In 1987, one of our Sunday School kids, Joey, at eight years of age, contracted AIDS from a blood transfusion when he was born. After bringing much joy into our church community, Joey died soon after his 13th birthday party. (He was very special to me, and the inspiration behind my book on AIDS in the Church: The Samaritan’s Imperative.)
There are many stories behind AIDS statistics. By 1988, the number of cases in America reported to the CDC totaled 55,000. By 1991, a year after I had left my church to become Director of the United Methodist AIDS Project in San Francisco, the cumulative number of AIDS infections in America had reached 270,000—most of whom had already died or would eventually die. The disease had doubled, and would continue doubling, every 18 months.
Today, 25 years after, we no longer speak of AIDS as a ‘gay cancer’ or an ‘American disease’. The AIDS pandemic has spread to every corner of the world. Over 25 million people have lost their lives to the disease and over 40 million people today are living with HIV. While the disease has lost some of its original stigma, AIDS still is interpreted apocalyptically by many as a specific form of divine judgment, especially in Africa.
The face of HIV/AIDS today is that of a young woman, between 15-24, living in sub-Saharan Africa or Asia. Here are the alarming numbers behind the new face of AIDS:
Of the 40 million people have HIV/AIDS worldwide, 63% of them live in sub-Saharan Africa. 20% of them live in Asia—where new cases of HIV/AIDS are on the rise.
Five people die of AIDS every minute!
In the same amount of time, nine more people are infected with HIV
Over 25 million people have died of AIDS since 1981
The same number who are now infected in sub-Saharan Africa: 25 million!
Half of those living with HIV in Africa are orphaned or abandoned children. The common estimate is that 12 million kids have been impacted by AIDS.
Malawi is particularly vulnerable to famine and disease, and suffers disproportionately from extreme poverty and AIDS. Currently, AIDS infects 14% of the population and accounts for over 85,000 deaths per year, leaving 950,000 AIDS –affected orphans.

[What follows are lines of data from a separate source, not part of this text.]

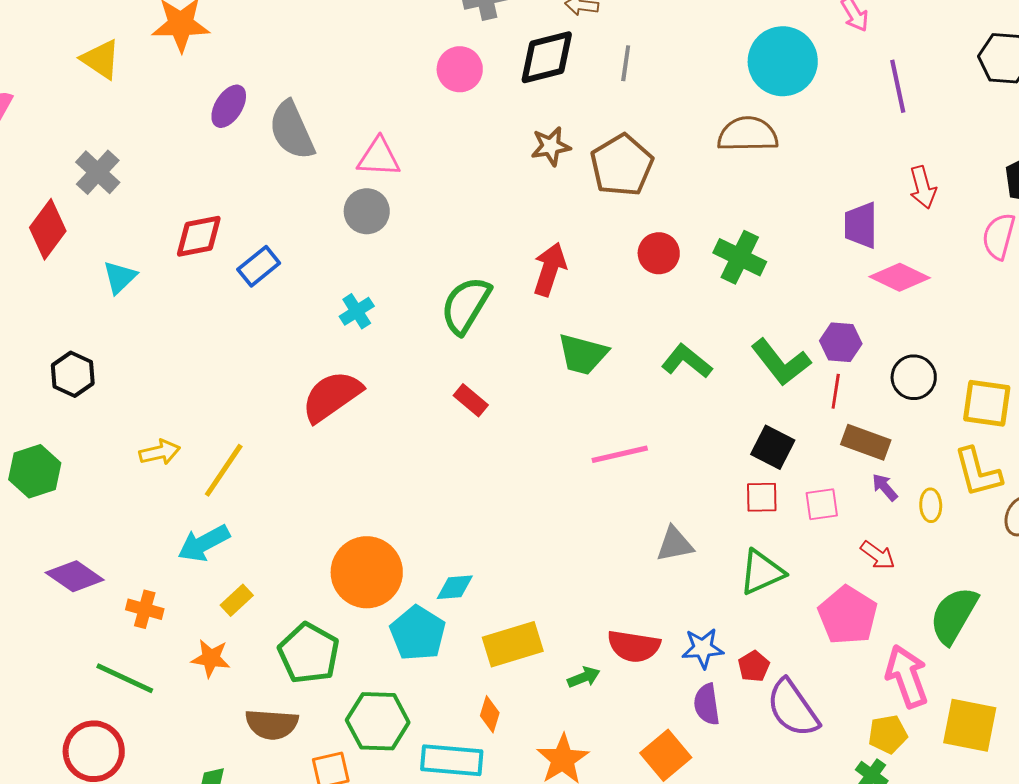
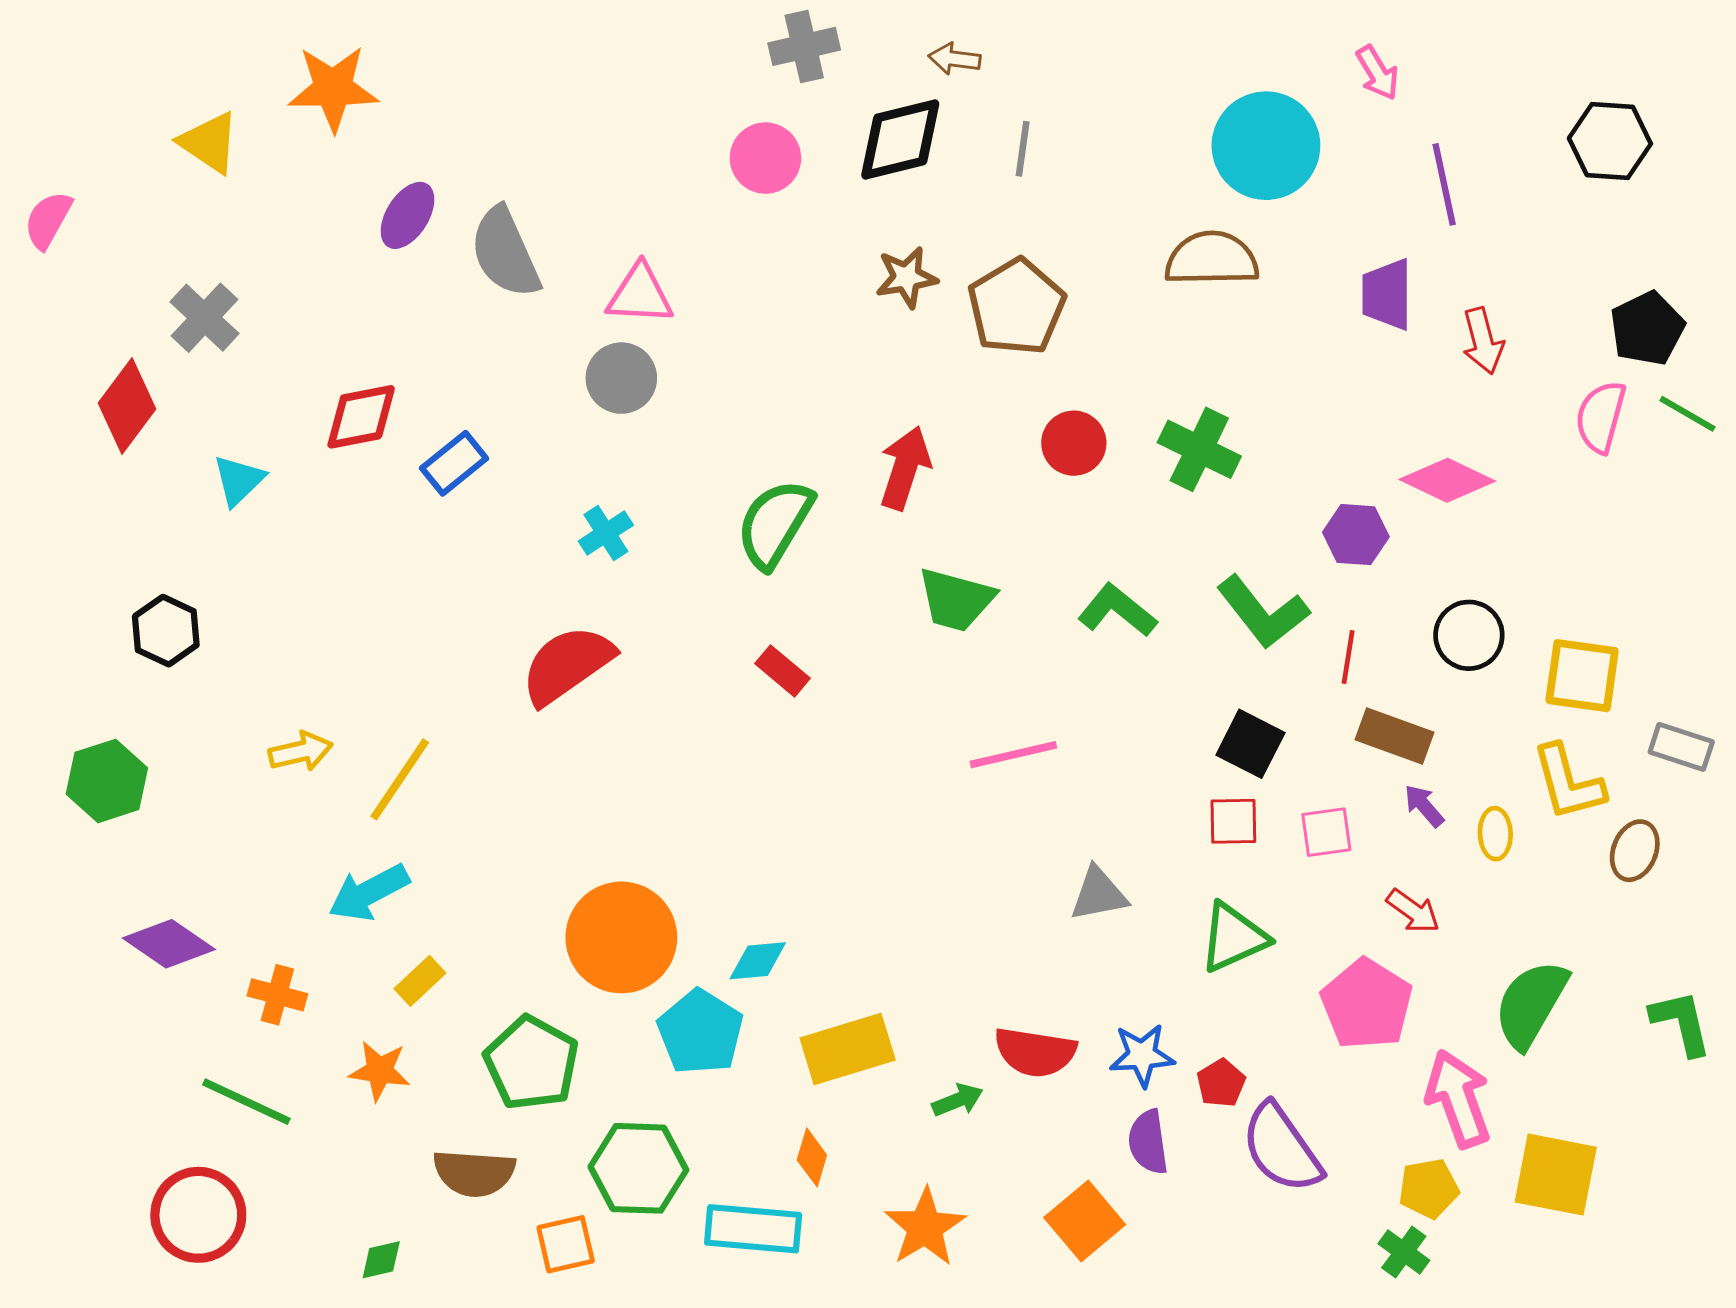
purple trapezoid: (861, 225) -> (1387, 294), moved
purple hexagon: (841, 342) -> (1356, 535), moved

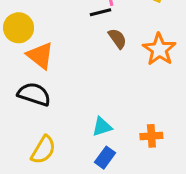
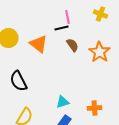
orange triangle: (40, 56) -> (38, 44), moved
black semicircle: (34, 94) -> (18, 81), turned -135

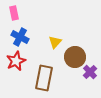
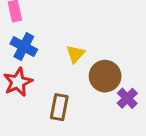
brown rectangle: (44, 78) -> (59, 107), size x0.7

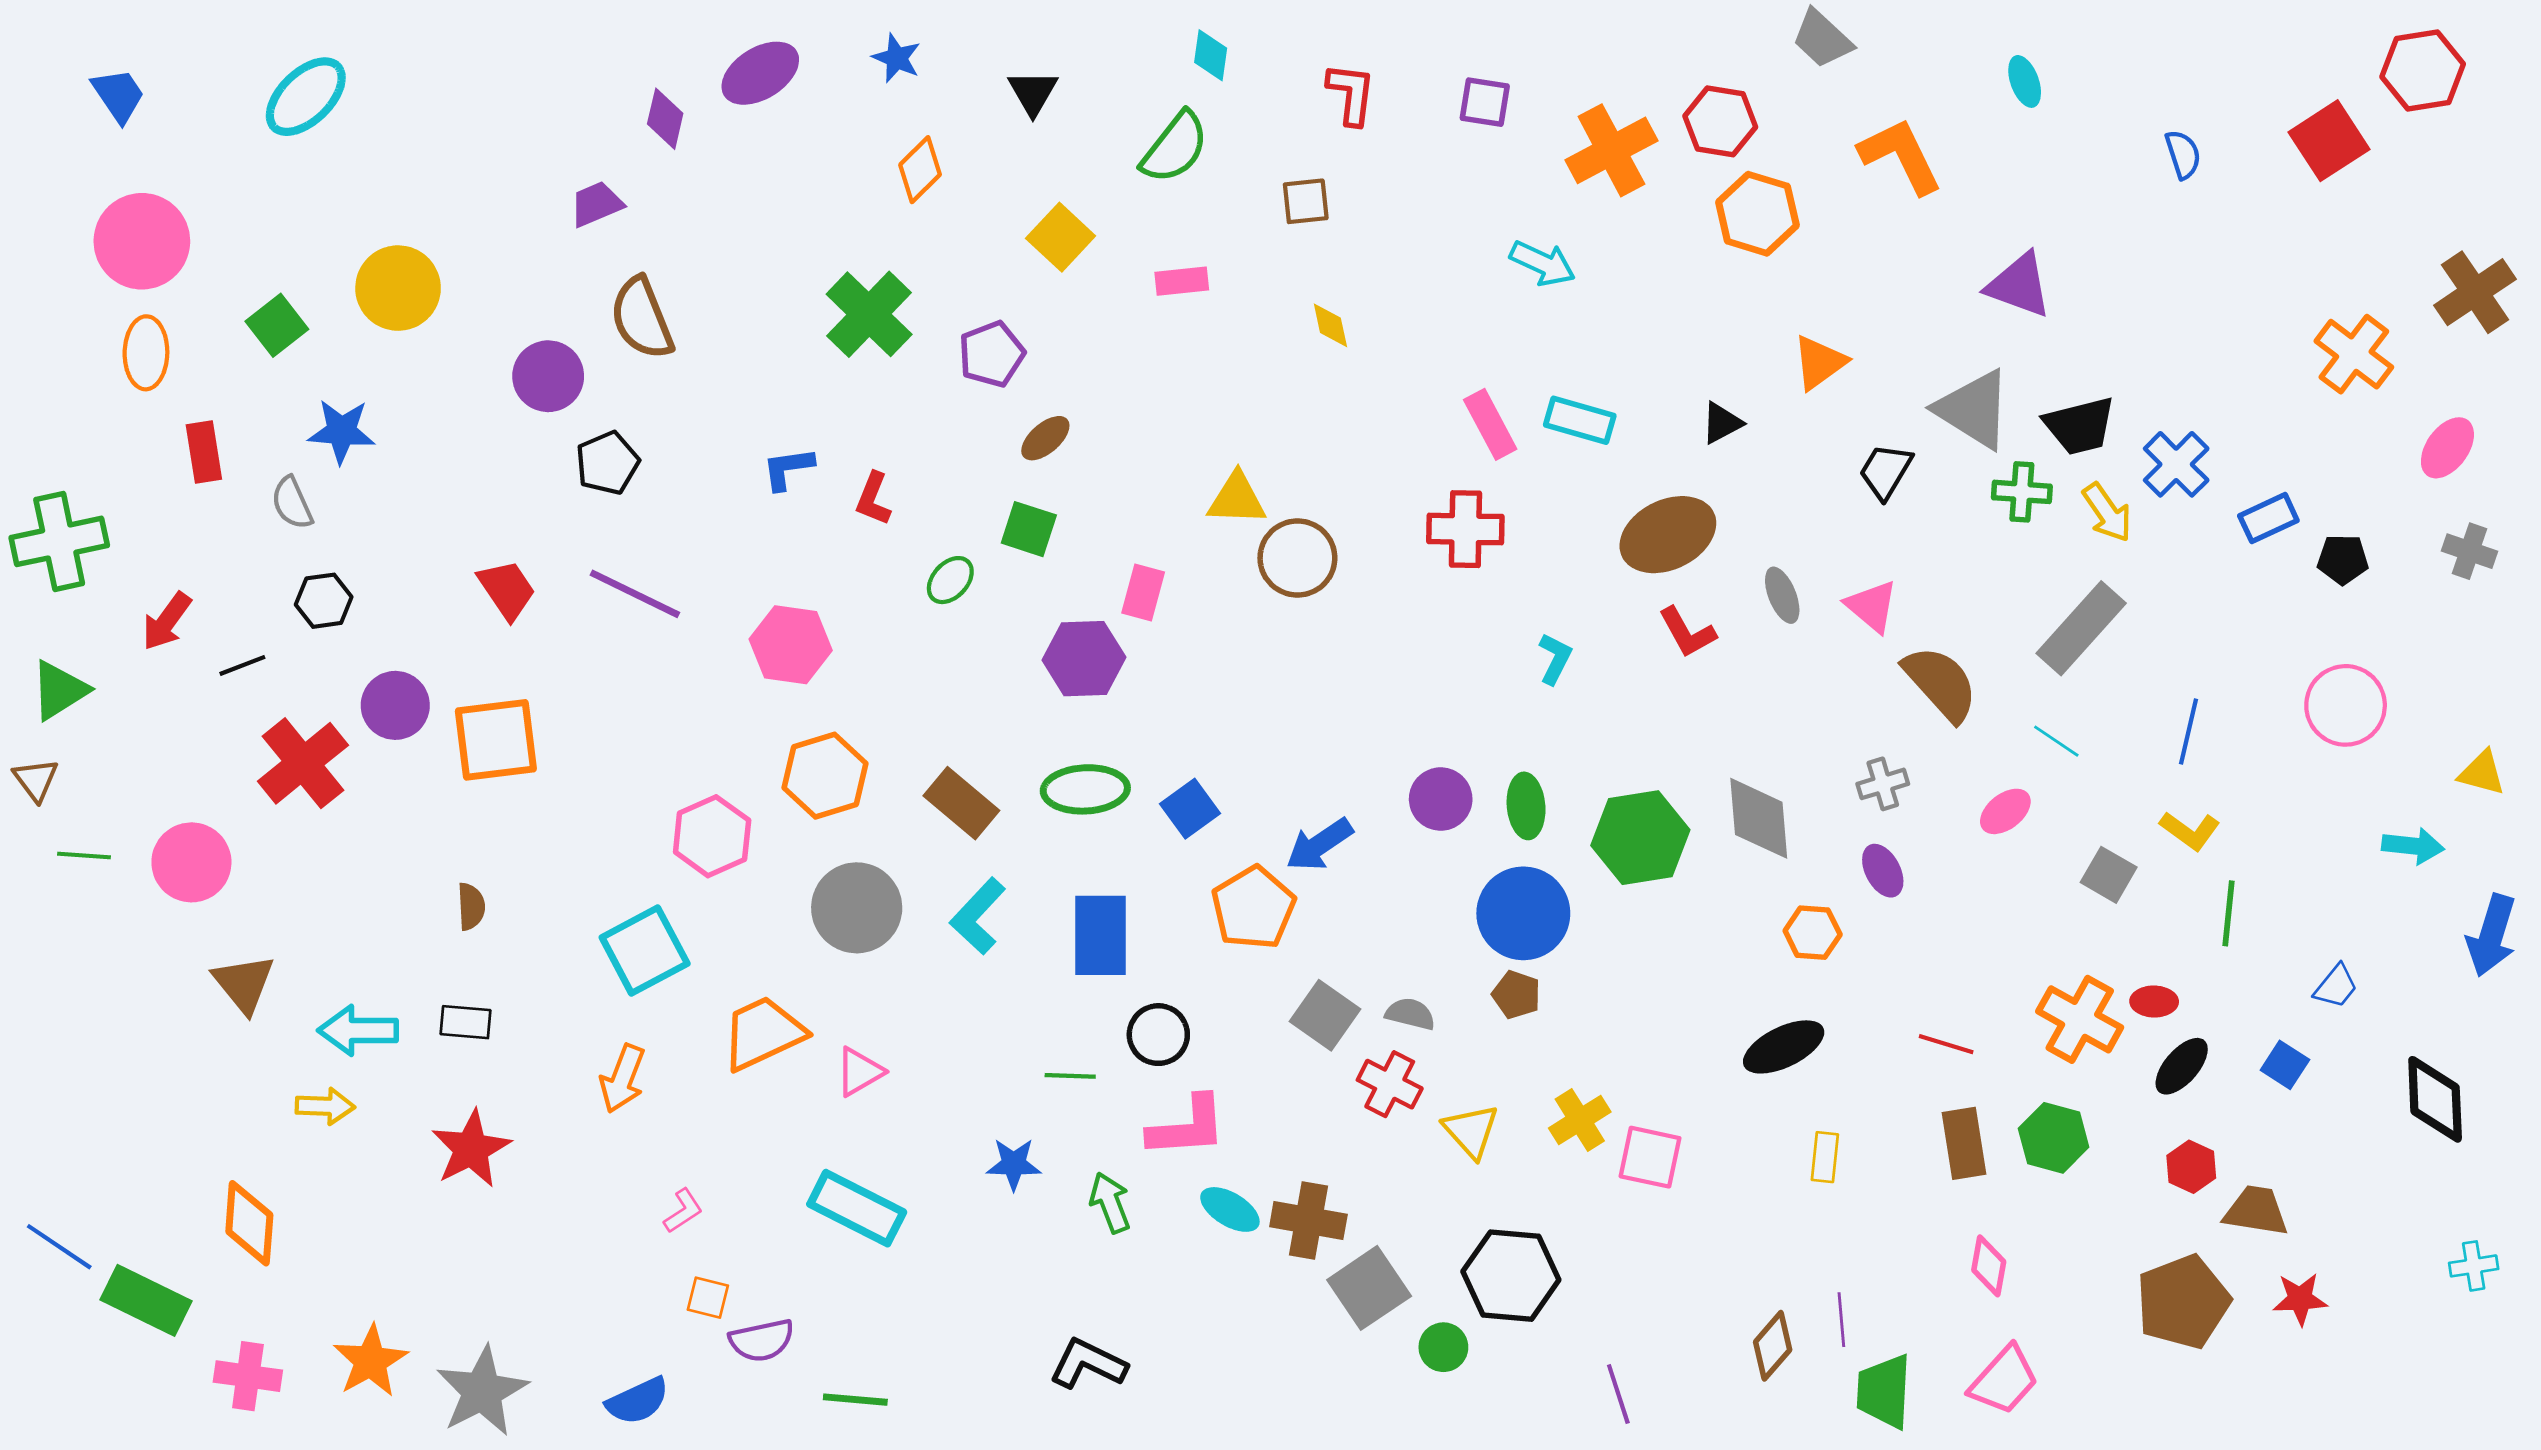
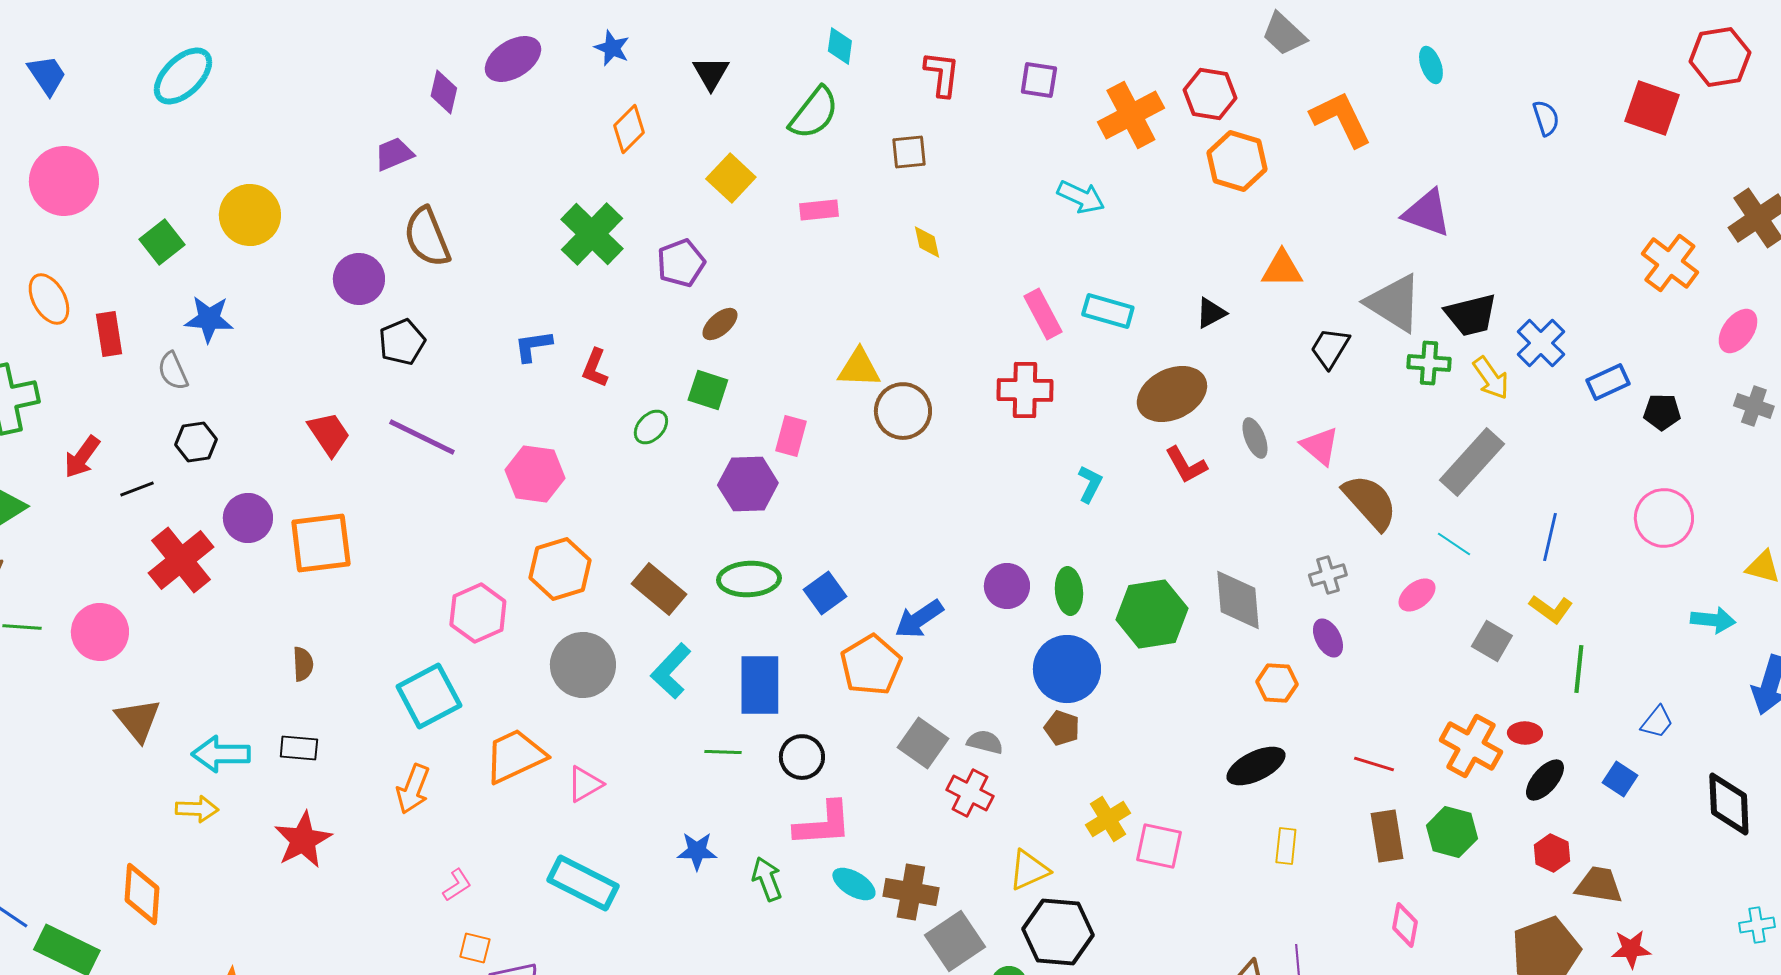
red square: (2329, 141) -> (1652, 108), turned -38
orange ellipse: (146, 353) -> (49, 299), moved, turned -30
orange triangle: (1819, 362) -> (1282, 269), turned 36
green line: (1070, 1076) -> (723, 752), moved
yellow triangle: (1471, 1131) -> (1029, 870), moved, turned 48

In addition to AIDS, there are other killers in Malawi: TB, malaria, dysentery and cholera are among them. The contaminated water supply contributes to infant mortality and accounts for why 1 out of 5 children die before reaching 5 years of age.
In the photo above, I’m holding an orphan with AIDS who needs medical treatment but lacks transportation to get to a clinic and nutrition to make the treatment effective.
In the photo below, segregated prisoners with AIDS go untreated, unloved, forgotten by the world.
My encounters with these and others with AIDS in Malaria, in part, motivates me to return to pastoral ministry with persons with HIV/AIDS that I had left in San Franciso in 1991.
The PACCT program, for me, fulfills a personal calling and meets an urgent need in Malalwi for pastoral and congregational care and training in the many issues of HIV/AIDS in the churches.
I am deeply grateful to the three American churches that have sponsored a PACCT workshop for pastors and lay leaders in Malawi in 2007: Central Presbyterian Church in Summit,NJ; Celebration Community Church in Celebration, Florida; and Basking Ridge Presbyterian Church in New Jersey.